"G-d spoke to Moshe saying: 'Pinhas the son of Elazar the son of Aharon the priest has dispelled my anger from the children of Israel by being zealous for my sake among them; I have not destroyed the children of Israel in my zeal. Therefore tell him: I am granting him my covenant of peace.'"
Rashi attempts to explain why Pinhas' father and grandfather are referred to here. "The Jewish people mocked Pinhas, saying, 'Have you seen how this descendent of Yitro, who fattened calves for idolatrous worship, has killed a prince of one of the Jewish tribes?' Therefore the Torah pointed out that he was not only a descendent of Yitro, but also of Aharon."
Why did the Jews mock Pinhas? Why was G-d's personal assurance that Pinhas had averted His anger insufficient? Had they not seen with their own eyes that a plague had wiped out twenty-four thousand Jews, only stopping with Pinhas' deed?
To explain this reaction of the people, we must realize that religious zeal is not enough, even if it produces positive results. The only time zealotry can be viewed in a good light is if its motivations are pure. Thus, the Jews mocked Pinhas' motivations: "Do you know why Pinhas intervened? Do you know why he took that spear in hand? It is because non-Jewish blood flows in his veins! Foreign motives move him! After all, his ancestor fattened calves for idolatrous worship..."
Therefore the Torah provided Pinhas' lineage. G-d Himself, Who knows the depths of man's heart, made known to all that all of Pinhas' feelings were pure. He was entirely a spiritual descendent of Aharon, loving peace and pursuing it, loving all people and drawing them close to Torah.
The Talmud recounts that Rabban Gamliel once came before the sages of his generation and asked them: "Can anyone here compose a benediction against the Sadducees [a Second Temple era heretical Jewish sect who often persecuted the Rabbis] and the Jewish traitors? Shemuel HaKattan, one of the Rabbis, responded by composing the blessing. [We still say it today in the Amida prayer.]
Rabbi Yehezkel Abramsky, of blessed memory, asked a basic question about this talmudic account: What was so difficult about composing the blessing? True, Shemuel HaKattan was renowned as one of the outstanding sages of his time, "a pious and humble man, a student of Hillel about whom a heavenly voice proclaimed that he would have been as worthy to receive prophecy as Moshe, had the generation been deserving of such a phenomenon (Sanhedrin 11)." But why was such greatness necessary to compose the blessing against heretics?
The answer, Rabbi Abramsky explained, lies in Shemuel Hakattan's personality, reflected in his oft-repeated adage: "When your enemy falls, do not rejoice, and when he stumbles, do not let tour heart be glad." (Avot 4:19) This verse from Proverbs (24:17) was a frequent saying of Shemuel HaKattan. Only such a man could compose a prayer against heretics, because his war against them was totally free of any feeling of gloating at their defeat.

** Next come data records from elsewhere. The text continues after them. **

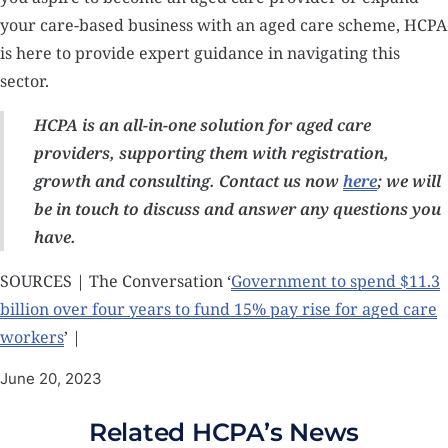
your care-based business with an aged care scheme, HCPA
is here to provide expert guidance in navigating this
sector.
HCPA is an all-in-one solution for aged care
providers, supporting them with registration,
growth and consulting. Contact us now
here
; we will
be in touch to discuss and answer any questions you
have.
SOURCES | The Conversation ‘
Government to spend $11.3
billion over four years to fund 15% pay rise for aged care
workers
’ |
June 20, 2023
Related HCPA’s News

Rabbi Haim of Brisk made a similar point. How can we discern, he asked, whether a given public figure's battles against evil and corruption stem from pure motives, or if it is merely an outlet for his cravings for battle and controversy? Rabbi Haim provided a yardstick by which to measure his sincerity, using the charming but penetrating example of mice. Mice have two natural enemies, he explained. The cat lies in wait to pounce on them, while the housewife also tries to obliterate them by setting traps. Yet an enormous difference exists between the two predators: The housewife despises mice; when she finds them she is disturbed. She wishes they had never lived, and regrets the battle in which she has been caught. Yet the cat -- ah, the cat rejoices over the fact that he has mice to hunt. He is happy when he finds them, joyous when he pursues them, and elated when he catches them ...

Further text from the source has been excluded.